#### Problem description
Beneath this line are entries. Copy the range from the line with "Print on 6″x8″ Deckled Edge" to the line with "ctronics and provides unique", ends included, exactly; leave pictures out.

Dataset items

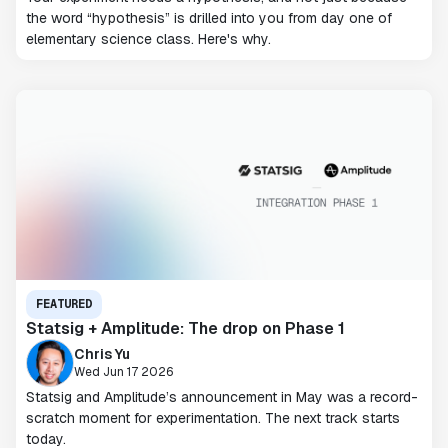
the word “hypothesis” is drilled into you from day one of
elementary science class. Here's why.
FEATURED
Statsig + Amplitude: The drop on Phase 1
Chris Yu
Wed Jun 17 2026
Statsig and Amplitude’s announcement in May was a record-
scratch moment for experimentation. The next track starts
today.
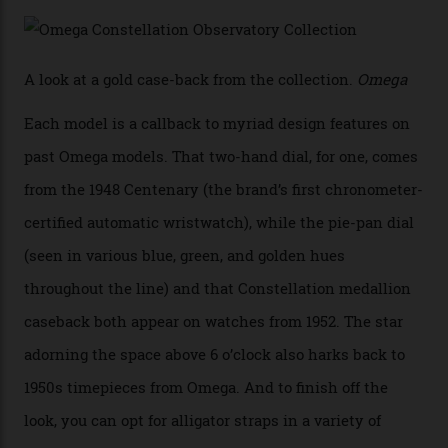
precious-metal models in the line, either made with
the brand’s 18-karat Sedna, Moonshine, or Canopus gold
seen across the case, the hand-guilloché dial, and, of
course, the movement itself. (Lindo chose to rock the
Moonshine Gold on Moonshine Gold iteration, priced at
approximately $86,000, for
Sinners
‘s big night at the
Oscars.) As for the Calibre 8914, it can be found in the
collection’s four steel models.
A look at a gold case-back from the collection.
Omega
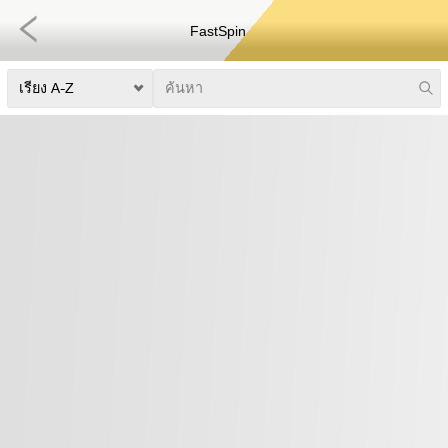
FastSpin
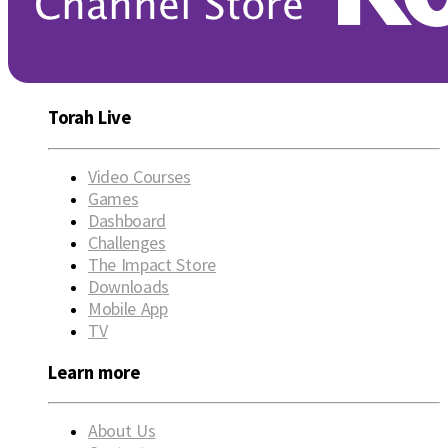
Torah Live
Video Courses
Games
Dashboard
Challenges
The Impact Store
Downloads
Mobile App
TV
Learn more
About Us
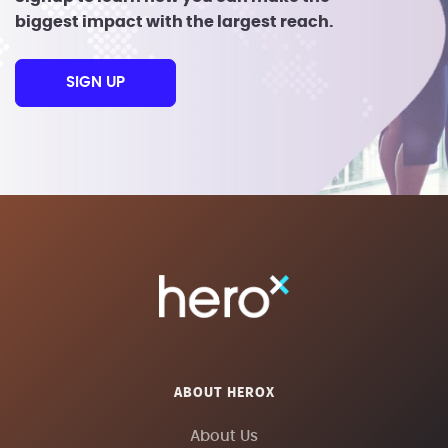
biggest impact with the largest reach.
SIGN UP
ABOUT HEROX
About Us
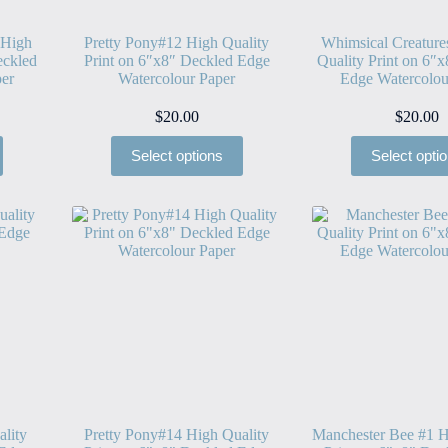
 High
Pretty Pony#12 High Quality
Whimsical Creatur
eckled
Print on 6″x8″ Deckled Edge
Quality Print on 6″
er
Watercolour Paper
Edge Watercolou
$
20.00
$
20.00
Select options
Select opti
ality
Pretty Pony#14 High Quality
Manchester Bee #1 H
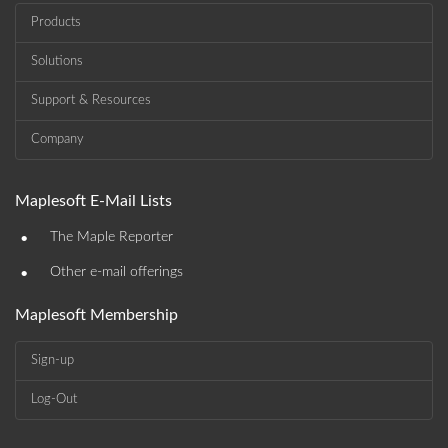
Products
Solutions
Support & Resources
Company
Maplesoft E-Mail Lists
•
The Maple Reporter
•
Other e-mail offerings
Maplesoft Membership
Sign-up
Log-Out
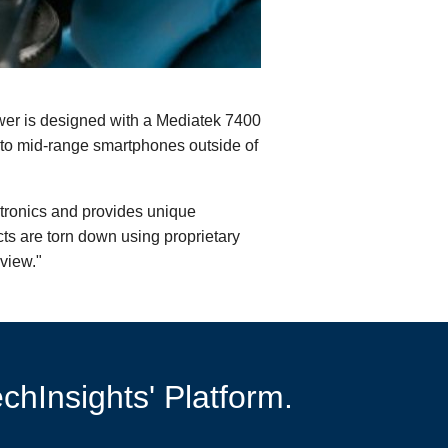
er is designed with a Mediatek 7400
nto mid-range smartphones outside of
ctronics and provides unique
cts are torn down using proprietary
view."
chInsights' Platform.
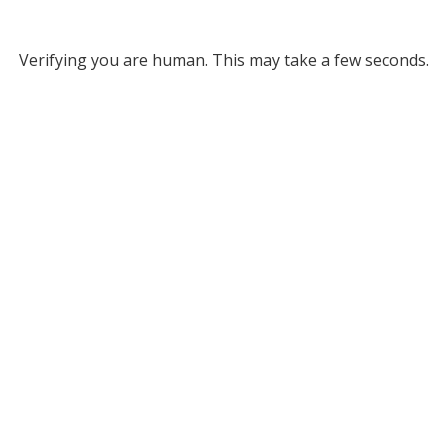
Verifying you are human. This may take a few seconds.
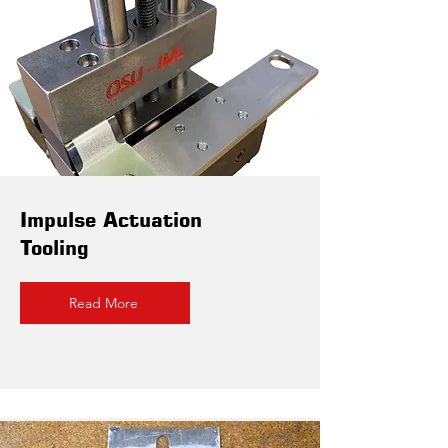
Impulse Actuation
Tooling
Read More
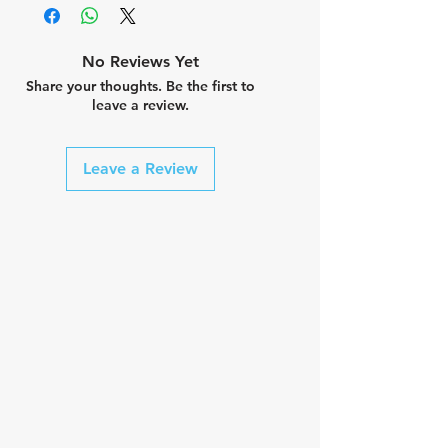
No Reviews Yet
Share your thoughts. Be the first to
leave a review.
Leave a Review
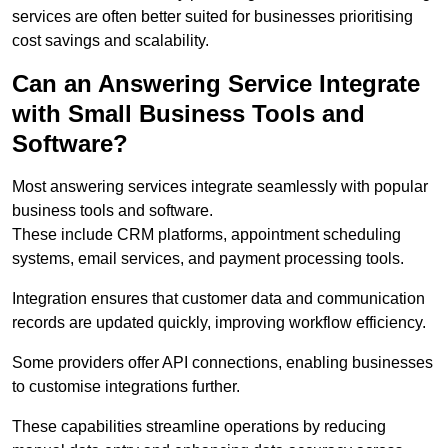
services are often better suited for businesses prioritising
cost savings and scalability.
Can an Answering Service Integrate
with Small Business Tools and
Software?
Most answering services integrate seamlessly with popular
business tools and software.
These include CRM platforms, appointment scheduling
systems, email services, and payment processing tools.
Integration ensures that customer data and communication
records are updated quickly, improving workflow efficiency.
Some providers offer API connections, enabling businesses
to customise integrations further.
These capabilities streamline operations by reducing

#### Reply
Print on 6″x8″ Deckled Edge
Quality Print on 6″
er
Watercolour Paper
Edge Watercolou
$
20.00
$
20.00
Select options
Select opti
ality
Pretty Pony#14 High Quality
Manchester Bee #1 H
Products
Solutions
Support & Resources
Company
Maplesoft E-Mail Lists
•
The Maple Reporter
•
Other e-mail offerings
Maplesoft Membership
Sign-up
Log-Out
er is designed with a Mediatek 7400
nto mid-range smartphones outside of
ctronics and provides unique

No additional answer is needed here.